The Internet Archive has already collected – and is preserving – an incredible wealth of information.
The amount of informational data stored in the Internet Archive’s fourth generation Petabox storage system as of December 2010 is a mind-bogglingly 5.8 petabytes.
It is accumulating new data at a rate of about 20 terabytes per month.
Working to preserve and store digital records for future generations, the Internet Archive offers historians, scholars, academic students, researchers, and, more or less, anyone, access to thousands of digitally-saved historical collections.
These collections contain videos, photographs, books and assorted text files, music and supplementary audio files, software collections, educational references, and numerous archived Internet web pages.
As a child during the 1960s, if you watched the cartoon program called “The Rocky and Bullwinkle Show,” you will no doubt recall the short segment with Mr. Peabody and Sherman.
These two cartoon characters would use a time machine to personally experience and participate in famous historical events.
This fictional time machine was called the WABAC Machine, spoken as, “Wayback Machine.”
The show’s creator chose WABAC in a depiction to the then powerful UNIVAC number crunching mainframe computer.
This cartoon program was a clever way to entertainingly teach children some history.
To watch the memorable Mr. Peabody and Sherman episode where they set the WABAC machine to the year 1519, and go to meet the famous navigator, Ferdinand Magellan, visit http://tinyurl.com/6am7y9a.
The Internet Archive’s Wayback Machine contains more than 150 billion archived web pages it has collected and stored since 1996.
To use the Wayback Machine, just type in the desired http web address (URL), press the “Take Me Back” button and select the archive date you wish to view the web page from.
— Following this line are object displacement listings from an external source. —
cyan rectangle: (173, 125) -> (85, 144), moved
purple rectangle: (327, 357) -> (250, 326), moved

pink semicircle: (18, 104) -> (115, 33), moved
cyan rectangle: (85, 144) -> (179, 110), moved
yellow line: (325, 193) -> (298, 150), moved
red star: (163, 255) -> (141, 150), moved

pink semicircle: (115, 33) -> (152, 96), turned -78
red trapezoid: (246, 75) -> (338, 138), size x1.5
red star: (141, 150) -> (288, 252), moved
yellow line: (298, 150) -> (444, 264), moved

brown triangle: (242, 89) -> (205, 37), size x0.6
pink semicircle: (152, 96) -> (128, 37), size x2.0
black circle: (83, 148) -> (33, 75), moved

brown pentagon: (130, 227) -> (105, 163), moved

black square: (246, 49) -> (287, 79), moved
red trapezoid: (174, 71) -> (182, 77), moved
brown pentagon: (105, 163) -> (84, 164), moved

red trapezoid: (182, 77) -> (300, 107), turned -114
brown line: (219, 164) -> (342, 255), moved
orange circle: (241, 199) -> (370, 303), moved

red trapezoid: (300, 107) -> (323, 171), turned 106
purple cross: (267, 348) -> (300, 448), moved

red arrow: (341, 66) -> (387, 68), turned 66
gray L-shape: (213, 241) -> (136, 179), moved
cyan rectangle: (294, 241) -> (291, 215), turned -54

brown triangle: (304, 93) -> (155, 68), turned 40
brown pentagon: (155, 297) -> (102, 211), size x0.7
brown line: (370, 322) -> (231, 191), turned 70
Using the Internet Archive’s “Wayback Machine,” I viewed the Whitehouse.gov website as it appeared on Dec. 27, 1996.
While viewing various websites from the 1990s, I was reminded how orderly, easy-to-read, and uncluttered a web page looked back then.
No pop-up ads or convoluted and overcrowding graphics.
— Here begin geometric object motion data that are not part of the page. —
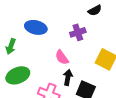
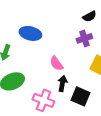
purple cross: (78, 32) -> (84, 38), moved

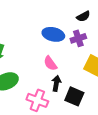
blue ellipse: (30, 33) -> (53, 34), moved

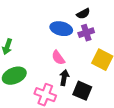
black semicircle: (83, 16) -> (83, 14), moved

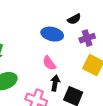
purple cross: (86, 33) -> (87, 38), moved

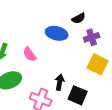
pink semicircle: (49, 63) -> (30, 54), moved

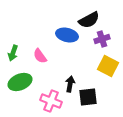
black semicircle: (79, 18) -> (89, 20), size x1.5
black square: (78, 95) -> (88, 97), turned -30

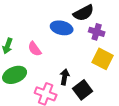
purple cross: (102, 39) -> (97, 32), turned 35
black square: (88, 97) -> (83, 90), turned -30

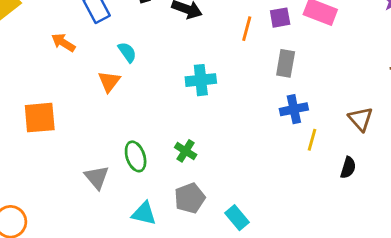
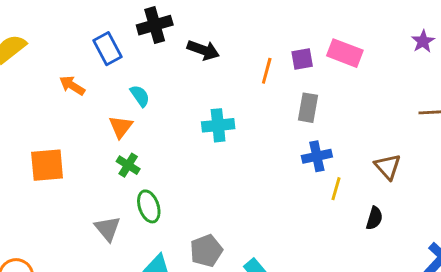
green cross: (186, 151) -> (128, 165), moved

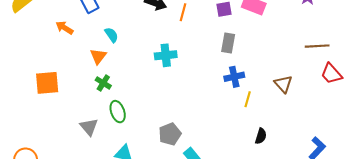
orange line: (267, 71) -> (183, 12), moved
black semicircle: (374, 218) -> (261, 136), moved
gray pentagon: (206, 251) -> (170, 134), moved

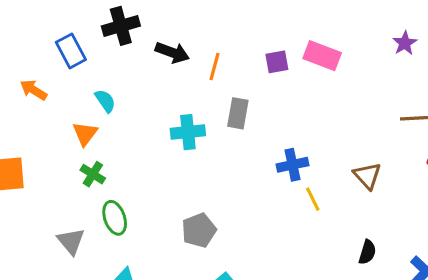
gray rectangle: (228, 43) -> (238, 113), moved
yellow line: (248, 99) -> (313, 199), turned -42
gray pentagon: (170, 134) -> (199, 230), moved
black semicircle: (261, 136) -> (367, 252), moved

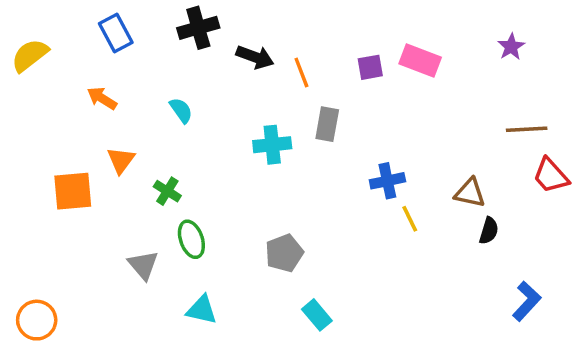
blue rectangle: (71, 51) -> (116, 33), moved
orange line: (214, 67) -> (301, 73), turned -36
orange triangle: (85, 134) -> (121, 160), moved
brown triangle: (367, 176) -> (470, 193), turned -36
black semicircle: (367, 252) -> (489, 231), moved

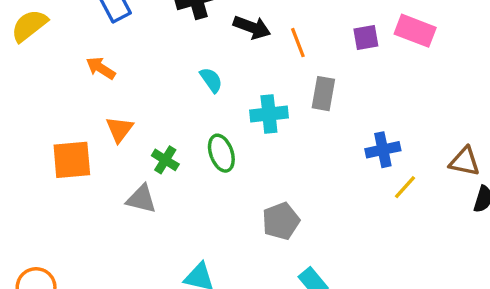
cyan semicircle: (181, 110) -> (211, 80), moved
yellow line: (410, 219) -> (405, 187), turned 68
green ellipse: (191, 239) -> (221, 153), moved
gray triangle: (143, 265) -> (141, 199), moved, turned -36

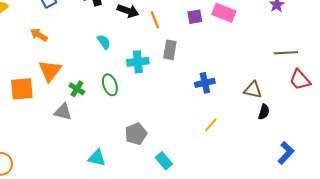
orange triangle: (119, 129) -> (50, 71), size x1.4
yellow line: (405, 187) -> (211, 125), moved
gray pentagon: (281, 221) -> (136, 134), moved

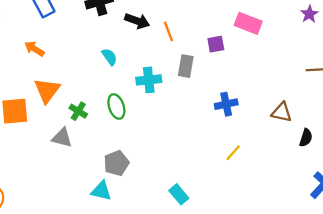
purple square: (195, 17) -> (216, 44), moved
black semicircle: (264, 112) -> (306, 138), moved
gray pentagon: (136, 134) -> (116, 163), moved

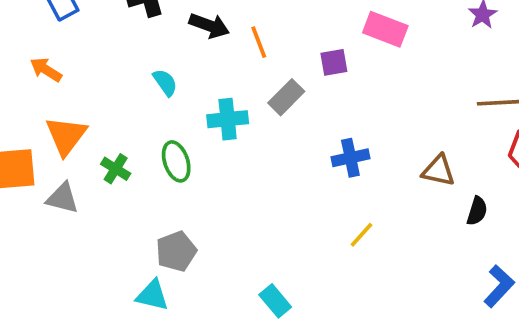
gray rectangle: (186, 66) -> (286, 97), turned 35
gray triangle: (62, 138) -> (62, 198), moved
I also viewed some CNN web pages from September 11, 2001.
The Internet Archive’s Wayback Machine offered seven CNN web pages from that historic day.
The 4 p.m. EDT archived CNN web page from Sept. 11, 2001, displays the bold headline “AMERICA UNDER ATTACK.” Above this headline was a dramatic photo of the two World Trade Center towers on fire.
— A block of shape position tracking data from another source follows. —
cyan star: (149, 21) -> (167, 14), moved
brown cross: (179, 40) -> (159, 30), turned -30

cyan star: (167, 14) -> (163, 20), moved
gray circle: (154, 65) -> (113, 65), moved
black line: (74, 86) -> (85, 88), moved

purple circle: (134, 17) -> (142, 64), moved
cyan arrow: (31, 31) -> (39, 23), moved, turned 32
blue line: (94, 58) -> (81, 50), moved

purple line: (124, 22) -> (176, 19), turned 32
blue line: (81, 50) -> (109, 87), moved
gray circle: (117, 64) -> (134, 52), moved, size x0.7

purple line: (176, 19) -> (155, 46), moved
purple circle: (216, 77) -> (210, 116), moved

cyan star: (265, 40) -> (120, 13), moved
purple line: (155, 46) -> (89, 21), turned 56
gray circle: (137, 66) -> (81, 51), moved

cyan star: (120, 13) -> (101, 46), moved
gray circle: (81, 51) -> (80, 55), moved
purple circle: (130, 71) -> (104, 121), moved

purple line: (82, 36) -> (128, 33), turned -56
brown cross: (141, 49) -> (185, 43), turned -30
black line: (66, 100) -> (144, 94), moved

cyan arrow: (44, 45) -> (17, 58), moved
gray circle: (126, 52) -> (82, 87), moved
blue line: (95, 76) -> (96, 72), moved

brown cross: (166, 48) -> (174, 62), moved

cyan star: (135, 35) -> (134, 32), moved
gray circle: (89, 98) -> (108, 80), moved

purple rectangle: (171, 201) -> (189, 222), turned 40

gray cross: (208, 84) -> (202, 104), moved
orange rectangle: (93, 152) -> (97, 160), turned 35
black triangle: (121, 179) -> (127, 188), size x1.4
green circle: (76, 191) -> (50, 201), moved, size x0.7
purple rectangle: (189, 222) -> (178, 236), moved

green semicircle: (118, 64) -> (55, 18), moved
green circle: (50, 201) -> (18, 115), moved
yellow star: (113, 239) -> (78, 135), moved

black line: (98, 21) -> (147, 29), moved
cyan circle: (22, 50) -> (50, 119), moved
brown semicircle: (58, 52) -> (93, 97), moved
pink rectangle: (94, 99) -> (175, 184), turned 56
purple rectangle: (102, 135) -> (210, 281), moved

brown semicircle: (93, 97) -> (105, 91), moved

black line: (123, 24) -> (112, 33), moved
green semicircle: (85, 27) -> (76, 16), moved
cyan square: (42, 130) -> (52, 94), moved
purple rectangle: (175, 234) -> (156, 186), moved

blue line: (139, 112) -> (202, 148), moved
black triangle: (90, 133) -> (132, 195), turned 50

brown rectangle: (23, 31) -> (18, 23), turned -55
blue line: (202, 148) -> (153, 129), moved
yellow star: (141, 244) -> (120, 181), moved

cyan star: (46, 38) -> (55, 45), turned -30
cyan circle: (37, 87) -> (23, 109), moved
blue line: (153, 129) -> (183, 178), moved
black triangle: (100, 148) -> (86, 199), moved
I saved this CNN page on a Photobucket file. To view it, go to http://tinyurl.com/3zl7jzb.
Another Internet Archive collection contains video of major world news television stations reporting live, while events unfolded during the attacks on September 11, 2001. They can be viewed at http://tinyurl.com/yqqvyn.
The Moving Images video collection of the Internet Archive contains an assortment of television’s early years, including local city programming, national news programs, educational shows and documentaries, popular western series, commercials, and cartoons.
Many mid-20th century black-and-white public instructional films from the US Civil Defense Administration are preserved, including the famous video made during the age of Soviet Union nuclear testing called “Duck and Cover.”
The Internet Archive sub-collections also hold many computer-themed television programs from the 1980s, including popular shows yours truly watched like "Computer Chronicle’s" and “Net Café.”
The Internet Archive is preserving these and many other historical videos for future generations.
Another sub-collection called Community Video is available to the public for viewing and uploading videos.
Currently, there are almost 153,000 individually uploaded videos here, including the one I uploaded showing Eugene McCarthy visiting Minnesota State University Mankato (Mankato State College), during a presidential campaign stop Dec. 2, 1971.
This video shows a CBS news reporter interviewing my brother, who attended this college and had seen McCarthy speak.
I am using the Internet Archive site in order to preserve this video for present (and future) family members to view.
The Internet Archive states “The Internet Archive is working to prevent the Internet - a new medium with major historical significance - and other “born-digital” materials from disappearing into the past.”